Bryant Harris
WASHINGTON, 12 mars (IPS) – Même si les dirigeants américains et marocains se réunissent pour discuter du renforcement des relations dans le secteur privé entre les deux pays, des groupes de défense expriment des préoccupations au sujet des plans élaborés par une société américaine de l’énergie pour explorer le pétrole dans le territoire contesté appelé Sahara occidental.
Des responsables gouvernementaux et chefs d’entreprises venus des Etats-Unis et du Maroc se réunissent cette semaine à Rabat, la capitale du Maroc, pour la deuxième Conférence annuelle sur le développement des affaires entre les Etats-Unis et le Maroc. Le gouvernement marocain espère capitaliser sur son accord de libre-échange de 2006 avec les Etats-Unis et encourager les investissements américains dans le pays en le présentant comme une porte d’entrée pour les marchés européen, africain et du Moyen-Orient.
« Il y a beaucoup de choses qui se passent au Maroc, et la question est de savoir comment le pays peut tirer parti de ce qu’il a pour attirer les investissements américains au Maroc qui peuvent être ensuite orientés vers un marché européen ou vers les marchés africains », a déclaré à IPS, Jean AbiNader, le directeur exécutif du Centre maroco-américain pour le commerce et l’investissement, une organisation à un but non lucratif créée par le roi Mohammed VI du Maroc.
Le Maroc a mis un grand accent sur l’exploration de pétrole et de gaz dans sa politique énergétique.
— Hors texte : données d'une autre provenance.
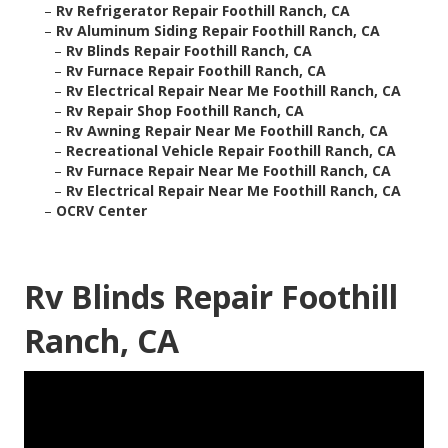
–
Rv Refrigerator Repair Foothill Ranch, CA
–
Rv Aluminum Siding Repair Foothill Ranch, CA
–
Rv Blinds Repair Foothill Ranch, CA
–
Rv Furnace Repair Foothill Ranch, CA
–
Rv Electrical Repair Near Me Foothill Ranch, CA
–
Rv Repair Shop Foothill Ranch, CA
–
Rv Awning Repair Near Me Foothill Ranch, CA
–
Recreational Vehicle Repair Foothill Ranch, CA
–
Rv Furnace Repair Near Me Foothill Ranch, CA
–
Rv Electrical Repair Near Me Foothill Ranch, CA
–
OCRV Center
Rv Blinds Repair Foothill
Ranch, CA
Lors de la conférence de cette semaine, des compagnies d’énergie participantes, telles que Dow Chemical, ont eu la possibilité d’assister aux séances sur le secteur énergétique du Maroc, soulignant le potentiel de l’investissement à la fois renouvelable et basé sur le carbone dans le royaume.
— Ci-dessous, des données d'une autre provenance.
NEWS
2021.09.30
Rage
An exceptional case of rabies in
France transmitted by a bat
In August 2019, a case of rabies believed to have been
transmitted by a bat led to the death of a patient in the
Bien que des investisseurs internationaux dans les énergies renouvelables aient longtemps favorisé le Maroc, permettant la construction de centrales solaires et éoliennes, des entreprises américaines et européennes se précipitent également pour profiter des concessions pour d’éventuels gisements de pétrole, dont certains sont potentiellement situés au Sahara occidental, que beaucoup de gens considèrent comme sous occupation marocaine.
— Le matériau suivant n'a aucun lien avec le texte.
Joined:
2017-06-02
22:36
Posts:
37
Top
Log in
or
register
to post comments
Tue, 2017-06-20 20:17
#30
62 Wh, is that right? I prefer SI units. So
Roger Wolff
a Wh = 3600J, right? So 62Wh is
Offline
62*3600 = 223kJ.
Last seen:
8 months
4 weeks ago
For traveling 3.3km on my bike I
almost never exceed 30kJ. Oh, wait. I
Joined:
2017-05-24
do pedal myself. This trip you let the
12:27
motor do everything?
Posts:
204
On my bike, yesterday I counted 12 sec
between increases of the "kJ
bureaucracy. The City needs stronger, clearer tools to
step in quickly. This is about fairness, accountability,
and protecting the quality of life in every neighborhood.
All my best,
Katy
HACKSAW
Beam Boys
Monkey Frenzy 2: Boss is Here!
L’une de ces entreprises est ‘Kosmos Energy’, basée au Texas, aux Etats-Unis, qui a déjà commencé l’exploration de l’hydrocarbure en mer dans trois blocs du bassin d’Agadir, au Maroc. Encore plus controversé, Kosmos a maintenant l’intention de commencer en octobre l’exploration pétrolière dans une zone au large des côtes du Sahara occidental, appelée Cap Boujdour.
Des groupes de défense comme ‘Western Sahara Resource Watch’ (WSRW) contestent la légalité des entreprises étrangères, comme Kosmos, à travailler avec le gouvernement marocain afin d’exploiter les ressources du Sahara occidental.
« Le Maroc n’est pas disposé à accorder à la population le droit à l’autodétermination aujourd’hui, et l’industrie pétrolière est en train de devenir un obstacle en termes de mettre la pression sur le Maroc à accepter ce droit », a indiqué à IPS, Erik Hagen, président de WSRW.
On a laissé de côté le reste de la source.